De ahí el ímpetu de su mensaje, que en general fue bien recibido y renovó algunos ánimos sociales.
Con respecto a los 10 puntos que planteó el presidente Calderón como eje de su propuesta para la nación, cabe decir que varios de ellos han formado parte, palabras más, palabras menos, de otros programas presidenciales que le han antecedido y es el día que tan buenos propósitos, por desgracia, aún no se alcanzan. Sin embargo, en su conjunto, y con ciertos cambios en su enfoque, generaron respuestas positivas de diversos sectores de la sociedad, incluidos varios partidos políticos.

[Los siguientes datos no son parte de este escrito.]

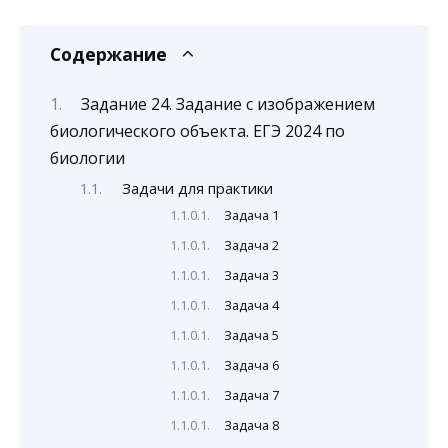
Содержание
Задание 24. Задание с изображением
биологического объекта. ЕГЭ 2024 по
биологии
Задачи для практики
Задача 1
Задача 2
Задача 3
Задача 4
Задача 5
Задача 6
Задача 7
Задача 8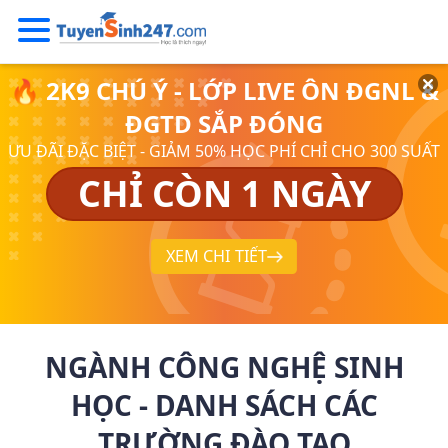
🔥 2K9 CHÚ Ý - LỚP LIVE ÔN ĐGNL &
ĐGTD SẮP ĐÓNG
ƯU ĐÃI ĐẶC BIỆT - GIẢM 50% HỌC PHÍ CHỈ CHO 300 SUẤT
CHỈ CÒN 1 NGÀY
XEM CHI TIẾT
NGÀNH CÔNG NGHỆ SINH
HỌC - DANH SÁCH CÁC
TRƯỜNG ĐÀO TẠO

Llama la atención el tono terminal del mensaje del presidente en el sentido de que es la última oportunidad para cambiar, lo cual es entendible porque pasamos por momentos muy difíciles. Pero, a la vez, desde nuestro punto de vista más bien se trata de que le queda poco tiempo a su gobierno para ofrecer buenos resultados; por lo menos, para aminorar los estragos que está provocando la crisis, porque de lo contrario puede sobrevenir cierta inestabilidad social y se correrá el riesgo de que el partido en el gobierno pierda la Presidencia en las elecciones del 2012.
De cualquier forma, lo que resulta incuestionable es que se requiere con urgencia un plan para que la nación empiece a solucionar tres cuestiones cruciales: pobreza, desempleo e inseguridad pública.
Por tanto, de sumarse tanto recursos y esfuerzos como voluntades para reducir al máximo estas tres lacras nacionales, habremos avanzado. Y hasta podríamos respirar con más tranquilidad para tomar nuevo impulso y acelerar la marcha de la nación hacia la justicia y la prosperidad en la construcción de un país donde quepamos todos y todas por igual y sin tantas diferencias.